Specific Risk Factors for Fatal Outcome in Critically Ill COVID-19 Patients: Results from a European Multicenter Study
(1) Background: The aim of our study was to identify specific risk factors for fatal outcome in critically ill COVID-19 patients. (2) Methods: Our data set consisted of 840 patients enclosed in the LEOSS registry. Using lasso regression for variable selection, a multifactorial logistic regression model was fitted to the response variable survival. Specific risk factors and their odds ratios were derived.

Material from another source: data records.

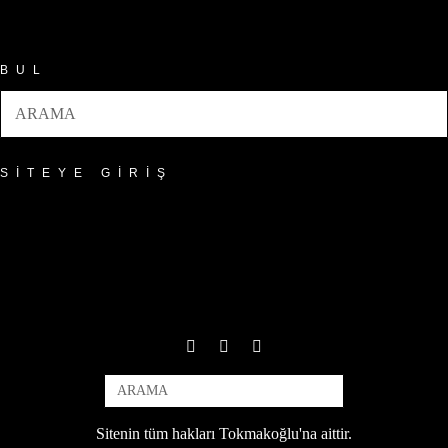
Arşivler
BUL
SITEYE GIRIŞ
Sitenin tüm hakları Tokmakoğlu'na aittir.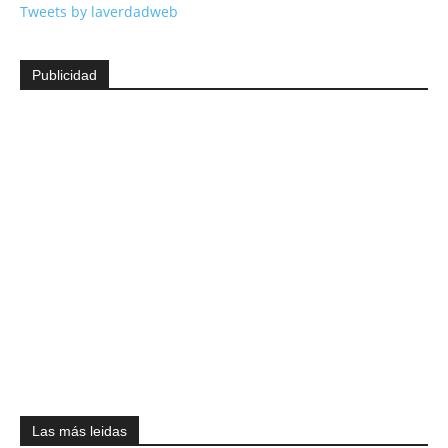
Tweets by laverdadweb
Publicidad
Las más leidas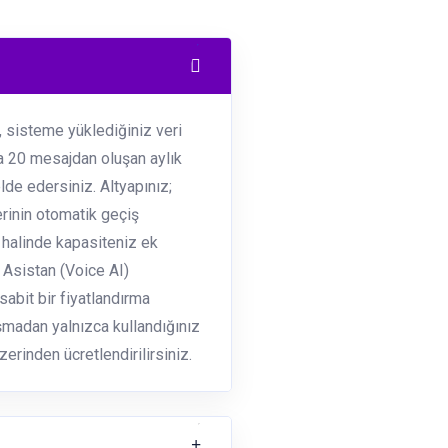
 sisteme yüklediğiniz veri
ma 20 mesajdan oluşan aylık
de edersiniz. Altyapınız;
rinin otomatik geçiş
ç halinde kapasiteniz ek
li Asistan (Voice AI)
abit bir fiyatlandırma
laşmadan yalnızca kullandığınız
erinden ücretlendirilirsiniz.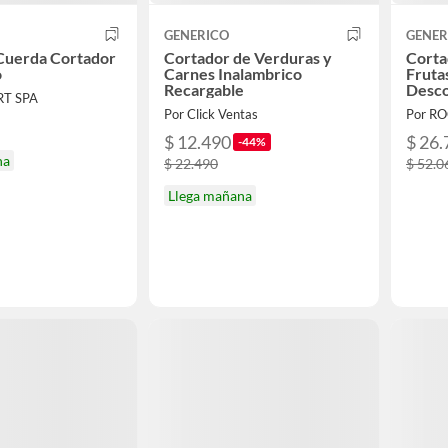
GENERICO
GENER
Cuerda Cortador
Cortador de Verduras y
Corta
o
Carnes Inalambrico
Fruta
Recargable
Desco
RT SPA
Por Click Ventas
Por R
$ 12.490
$ 26.
-44%
na
$ 22.490
$ 52.0
Llega mañana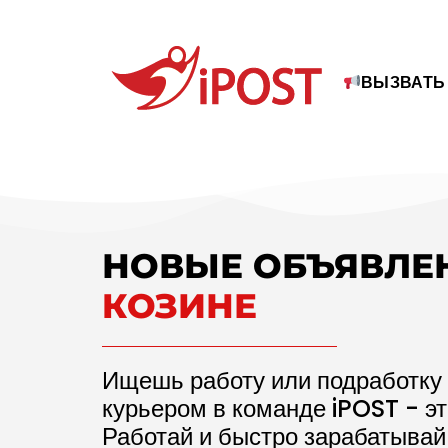
ВЫЗВАТЬ
НОВЫЕ ОБЪЯВЛЕ
КОЗИНЕ
Ищешь работу или подработку 
курьером в команде iPOST - э
Работай и быстро зарабатывай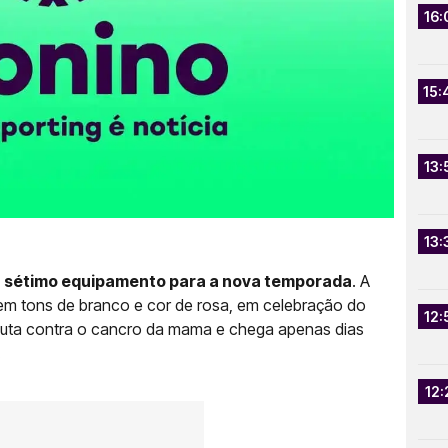
16:
15:
13:
13:
u sétimo equipamento para a nova temporada
. A
em tons de branco e cor de rosa, em celebração do
12:
 luta contra o cancro da mama e chega apenas dias
.
12: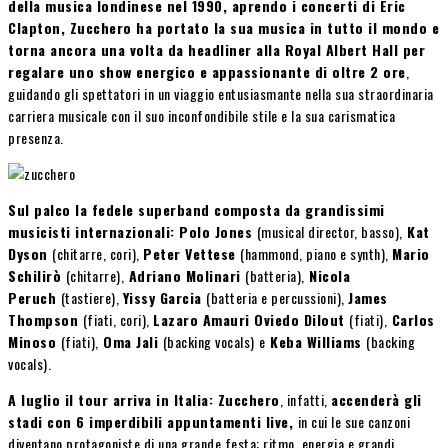
della musica londinese nel 1990, aprendo i concerti di Eric
Clapton, Zucchero ha portato la sua musica in tutto il mondo e
torna ancora una volta da headliner alla Royal Albert Hall per
regalare uno show energico e appassionante di oltre 2 ore
,
guidando gli spettatori in un viaggio entusiasmante nella sua straordinaria
carriera musicale con il suo inconfondibile stile e la sua carismatica
presenza.
Sul palco la fedele superband composta da grandissimi
musicisti internazionali: Polo Jones
(musical director, basso),
Kat
Dyson
(chitarre, cori),
Peter Vettese
(hammond, piano e synth),
Mario
Schilirò
(chitarre),
Adriano Molinari
(batteria),
Nicola
Peruch
(tastiere),
Yissy Garcia
(batteria e percussioni),
James
Thompson
(fiati, cori),
Lazaro Amauri Oviedo Dilout
(fiati),
Carlos
Minoso
(fiati),
Oma Jali
(backing vocals)
e
Keba Williams
(backing
vocals).
A luglio il tour arriva in Italia: Zucchero
, infatti,
accenderà gli
stadi con 6 imperdibili appuntamenti live,
in cui le sue canzoni
diventano protagoniste di una grande festa: ritmo, energia e grandi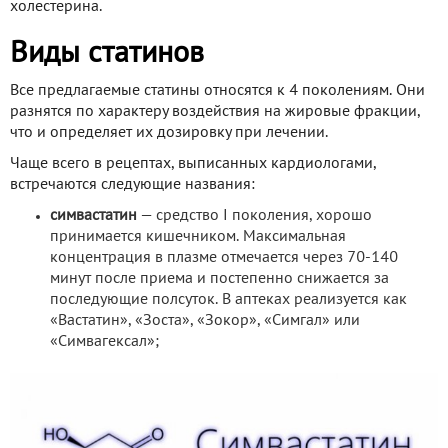
холестерина.
Виды статинов
Все предлагаемые статины относятся к 4 поколениям. Они
разнятся по характеру воздействия на жировые фракции,
что и определяет их дозировку при лечении.
Чаще всего в рецептах, выписанных кардиологами,
встречаются следующие названия:
симвастатин
— средство I поколения, хорошо
принимается кишечником. Максимальная
концентрация в плазме отмечается через 70-140
минут после приема и постепенно снижается за
последующие полсуток. В аптеках реализуется как
«Вастатин», «Зоста», «Зокор», «Симгал» или
«Симвагексал»;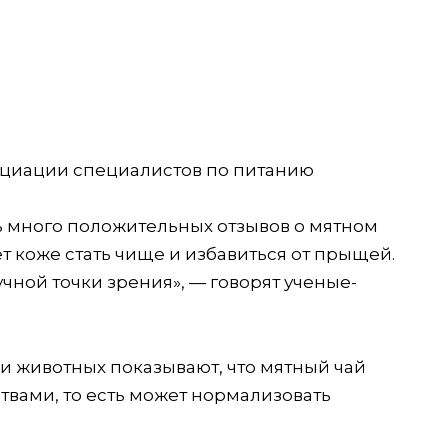
оциации специалистов по питанию
ь много положительных отзывов о мятном
ет коже стать чище и избавиться от прыщей.
учной точки зрения», — говорят ученые-
и животных показывают, что мятный чай
вами, то есть может нормализовать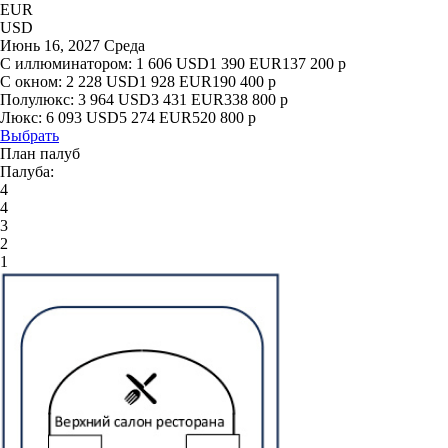
EUR
USD
Июнь 16, 2027 Среда
С иллюминатором:
1 606
USD
1 390
EUR
137 200
р
С окном:
2 228
USD
1 928
EUR
190 400
р
Полулюкс:
3 964
USD
3 431
EUR
338 800
р
Люкс:
6 093
USD
5 274
EUR
520 800
р
Выбрать
План палуб
Палуба:
4
4
3
2
1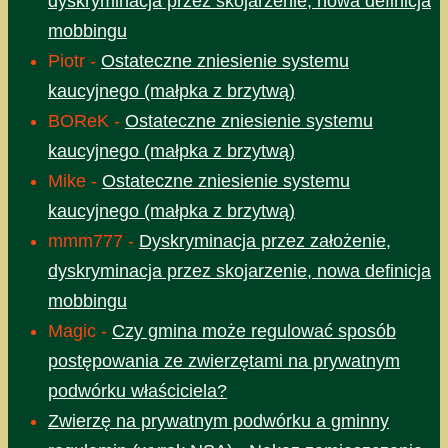
dyskryminacja przez skojarzenie, nowa definicja
mobbingu
Piotr
-
Ostateczne zniesienie systemu
kaucyjnego (małpka z brzytwą)
BOReK
-
Ostateczne zniesienie systemu
kaucyjnego (małpka z brzytwą)
Mike
-
Ostateczne zniesienie systemu
kaucyjnego (małpka z brzytwą)
mmm777
-
Dyskryminacja przez założenie,
dyskryminacja przez skojarzenie, nowa definicja
mobbingu
Magic
-
Czy gmina może regulować sposób
postępowania ze zwierzętami na prywatnym
podwórku właściciela?
Zwierzę na prywatnym podwórku a gminny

A nomogram was developed as a graphical representation of the model. (3) Results: 14 variables were identified as independent factors contributing to the risk of death for critically ill COVID-19 patients: age (OR 1.08, CI 1.06–1.10), cardiovascular disease (OR 1.64, CI 1.06–2.55), pulmonary disease (OR 1.87, CI 1.16–3.03), baseline Statin treatment (0.54, CI 0.33–0.87), oxygen saturation (unit = 1%, OR 0.94, CI 0.92–0.96), leukocytes (unit 1000/μL, OR 1.04, CI 1.01–1.07), lymphocytes (unit 100/μL, OR 0.96, CI 0.94–0.99), platelets (unit 100,000/μL, OR 0.70, CI 0.62–0.80), procalcitonin (unit ng/mL, OR 1.11, CI 1.05–1.18), kidney failure (OR 1.68, CI 1.05–2.70), congestive heart failure (OR 2.62, CI 1.11–6.21), severe liver failure (OR 4.93, CI 1.94–12.52), and a quick SOFA score of 3 (OR 1.78, CI 1.14–2.78). The nomogram graphically displays the importance of these 14 factors for mortality. (4) Conclusions: There are risk factors that are specific to the subpopulation of critically ill COVID-19 patients.